#### What is expected:
The required result is a copy of each line below in which "Олива" appears.

(Stored data entries)

============================================================

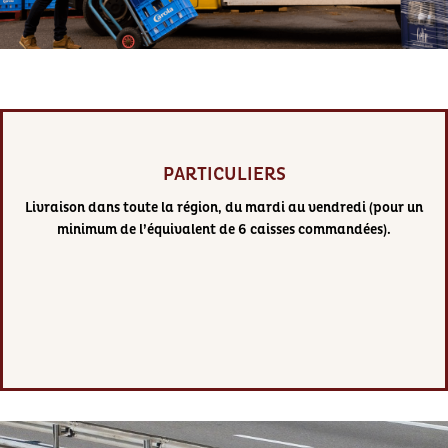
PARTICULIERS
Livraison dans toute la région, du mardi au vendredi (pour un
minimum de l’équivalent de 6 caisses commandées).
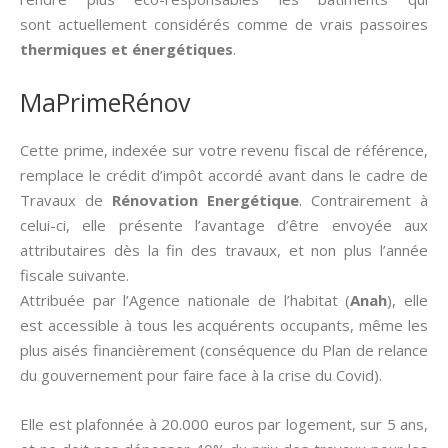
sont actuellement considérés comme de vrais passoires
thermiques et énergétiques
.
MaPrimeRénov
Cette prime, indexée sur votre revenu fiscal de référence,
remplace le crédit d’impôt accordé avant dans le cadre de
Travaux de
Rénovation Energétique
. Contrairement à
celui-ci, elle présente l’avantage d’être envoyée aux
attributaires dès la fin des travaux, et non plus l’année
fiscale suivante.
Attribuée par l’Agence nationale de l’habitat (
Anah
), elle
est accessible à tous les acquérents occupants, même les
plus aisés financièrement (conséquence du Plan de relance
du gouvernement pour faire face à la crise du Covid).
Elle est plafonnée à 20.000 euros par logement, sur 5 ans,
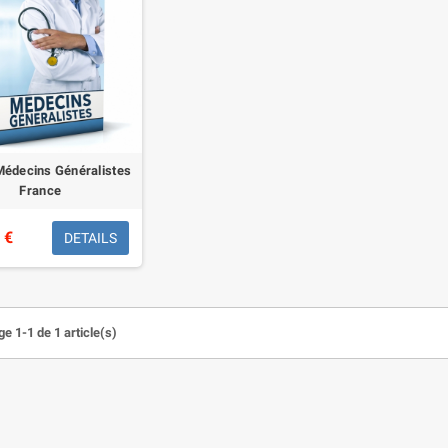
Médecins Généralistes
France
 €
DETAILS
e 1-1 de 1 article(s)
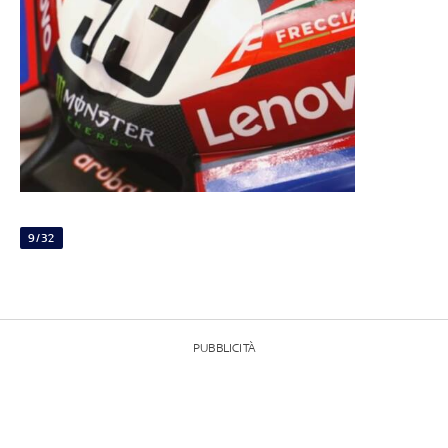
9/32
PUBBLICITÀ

============================================================

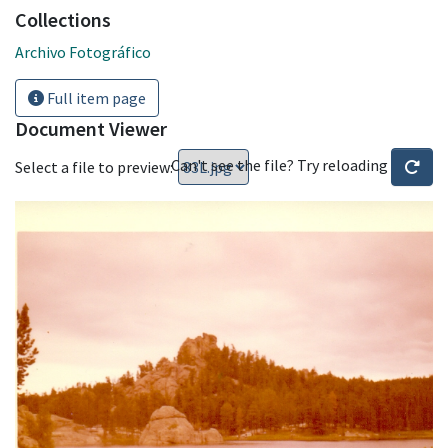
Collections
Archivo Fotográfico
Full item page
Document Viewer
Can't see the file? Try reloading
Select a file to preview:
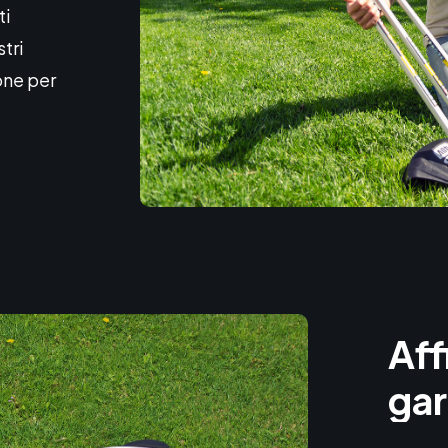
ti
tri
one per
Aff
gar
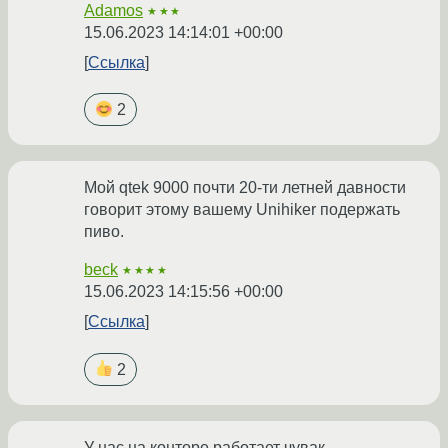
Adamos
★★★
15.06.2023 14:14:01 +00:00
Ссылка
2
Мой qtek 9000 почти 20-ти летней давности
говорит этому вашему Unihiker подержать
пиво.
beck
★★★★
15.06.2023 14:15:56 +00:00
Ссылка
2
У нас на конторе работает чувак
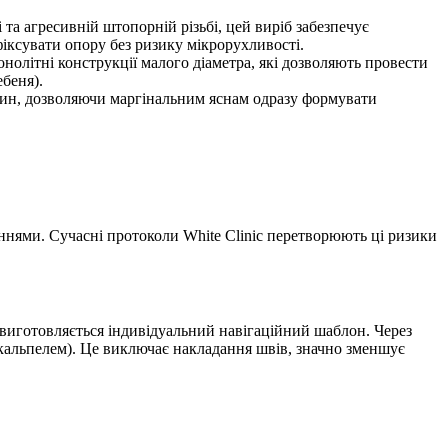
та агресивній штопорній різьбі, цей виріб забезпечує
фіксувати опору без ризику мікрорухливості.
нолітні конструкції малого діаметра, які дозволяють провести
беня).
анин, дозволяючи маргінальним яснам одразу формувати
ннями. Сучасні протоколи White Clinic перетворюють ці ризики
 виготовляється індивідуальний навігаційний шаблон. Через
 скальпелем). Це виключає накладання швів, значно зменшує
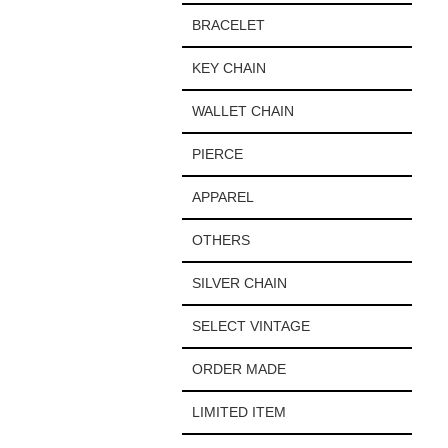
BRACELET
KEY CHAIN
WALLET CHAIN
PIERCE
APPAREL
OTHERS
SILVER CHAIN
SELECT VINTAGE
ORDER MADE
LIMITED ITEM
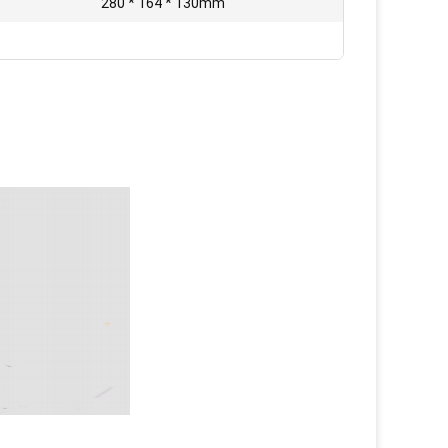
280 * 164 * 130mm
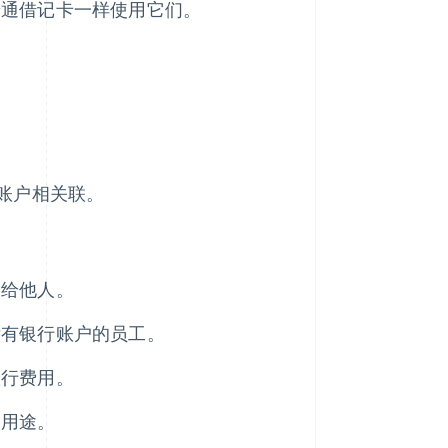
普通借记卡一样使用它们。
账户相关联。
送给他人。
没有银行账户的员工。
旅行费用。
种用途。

============================================================

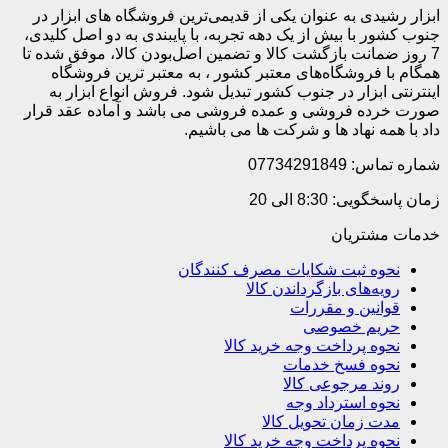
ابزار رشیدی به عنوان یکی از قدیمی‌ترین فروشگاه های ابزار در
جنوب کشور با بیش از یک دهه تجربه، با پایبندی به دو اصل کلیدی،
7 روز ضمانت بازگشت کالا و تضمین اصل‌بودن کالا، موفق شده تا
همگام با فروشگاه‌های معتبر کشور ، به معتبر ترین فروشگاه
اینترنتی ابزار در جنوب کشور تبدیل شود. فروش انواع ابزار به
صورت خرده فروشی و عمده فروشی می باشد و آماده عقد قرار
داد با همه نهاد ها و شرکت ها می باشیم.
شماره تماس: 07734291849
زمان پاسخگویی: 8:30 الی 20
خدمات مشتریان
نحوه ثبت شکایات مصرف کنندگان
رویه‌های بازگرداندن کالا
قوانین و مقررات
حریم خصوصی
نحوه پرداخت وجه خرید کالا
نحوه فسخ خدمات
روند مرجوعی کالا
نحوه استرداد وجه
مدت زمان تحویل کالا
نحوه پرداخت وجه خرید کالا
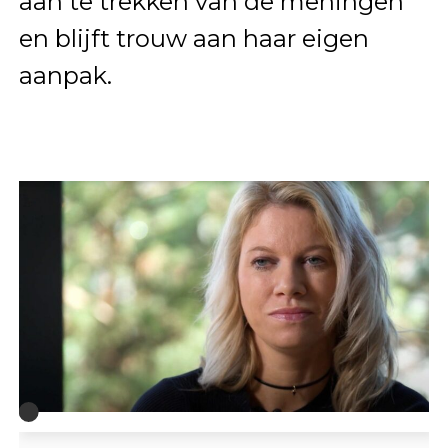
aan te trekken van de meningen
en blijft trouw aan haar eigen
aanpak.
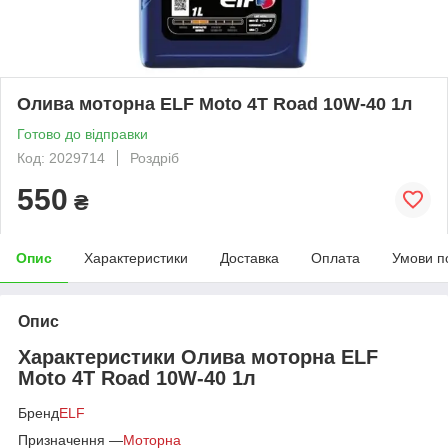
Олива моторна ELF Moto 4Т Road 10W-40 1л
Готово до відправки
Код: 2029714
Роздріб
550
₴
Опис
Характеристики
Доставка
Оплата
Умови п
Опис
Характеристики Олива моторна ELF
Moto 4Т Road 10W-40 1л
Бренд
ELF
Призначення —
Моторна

============================================================

#### Response to this task:
Олива моторна ELF Moto 4Т Road 10W-40 1л
Характеристики Олива моторна ELF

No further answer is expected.